:: WHAT YOU ARE ASKED TO DO ::
Copy each line from the entries that the word "elements" appears in.

Stored data entries:
┄┄┄┄┄┄┄┄┄┄┄┄┄┄┄┄┄┄┄┄
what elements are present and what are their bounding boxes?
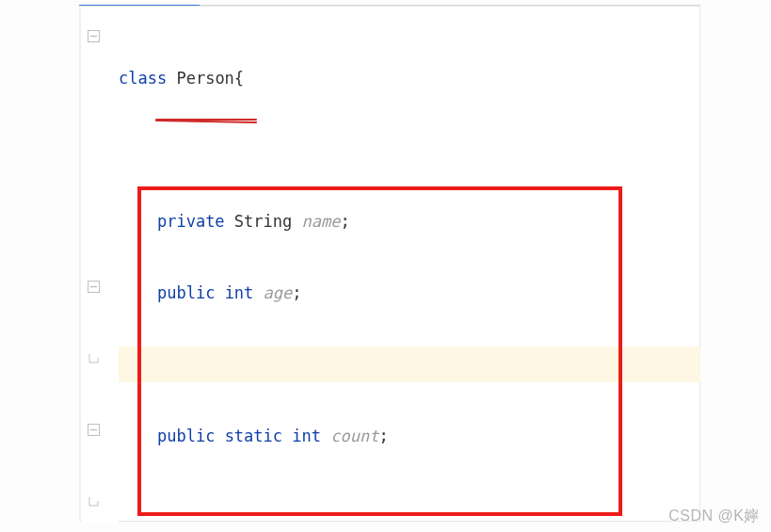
keyword-class: class xyxy=(119,69,167,88)
keyword-private: private xyxy=(157,212,225,231)
keyword-public: public xyxy=(157,283,215,302)
fold-minus-icon[interactable] xyxy=(88,30,101,43)
keyword-public: public xyxy=(157,427,215,445)
type-string: String xyxy=(234,212,292,231)
field-count: count xyxy=(330,427,378,445)
fold-minus-icon[interactable] xyxy=(88,281,101,294)
semicolon: ; xyxy=(292,283,301,302)
keyword-int: int xyxy=(292,427,321,445)
semicolon: ; xyxy=(340,212,349,231)
fold-end-icon[interactable] xyxy=(88,352,101,365)
field-age: age xyxy=(264,283,293,302)
keyword-int: int xyxy=(225,283,254,302)
class-name: Person xyxy=(176,69,233,88)
field-name: name xyxy=(302,212,341,231)
gutter xyxy=(81,9,119,523)
keyword-static: static xyxy=(225,427,282,445)
fold-end-icon[interactable] xyxy=(88,495,101,508)
watermark-text: CSDN @K嬣 xyxy=(668,507,760,526)
semicolon: ; xyxy=(378,427,388,445)
fold-minus-icon[interactable] xyxy=(88,424,101,437)
open-brace: { xyxy=(234,69,244,88)
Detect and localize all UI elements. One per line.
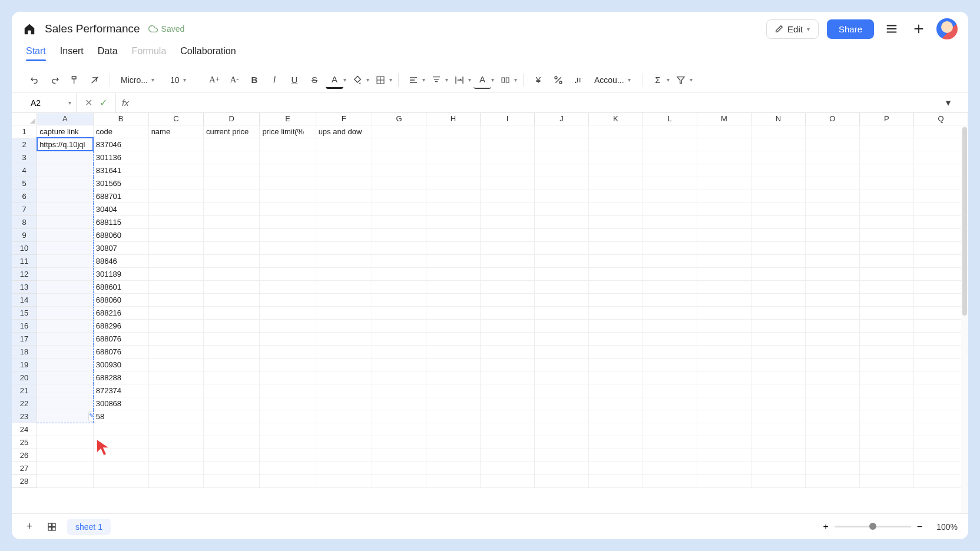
┄┄┄┄┄┄┄┄┄┄┄┄┄┄┄┄┄┄┄┄
:: COMPLETED EXERCISE ::
what elements are present and what are their bounding boxes?
Detect and localize all UI elements. One per line.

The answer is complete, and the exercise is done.